PROBLEM REQUIREMENTS ▸
Exactly the lines from the one with "Waco TX Real Estate" to the end of the data below should be set down, and no others.
━━━━━━━━━━━━━━━━━━━━━━━━━━━━━━
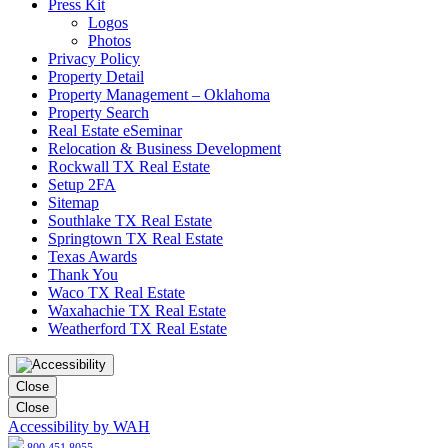
Press Kit
Logos
Photos
Privacy Policy
Property Detail
Property Management – Oklahoma
Property Search
Real Estate eSeminar
Relocation & Business Development
Rockwall TX Real Estate
Setup 2FA
Sitemap
Southlake TX Real Estate
Springtown TX Real Estate
Texas Awards
Thank You
Waco TX Real Estate
Waxahachie TX Real Estate
Weatherford TX Real Estate
Close
Close
Accessibility by WAH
━━━━━━━━━━━━━━━━━━━━━━━━━━━━━━
RESPONSE BOX ▸
Waco TX Real Estate
Waxahachie TX Real Estate
Weatherford TX Real Estate
Close
Close
Accessibility by WAH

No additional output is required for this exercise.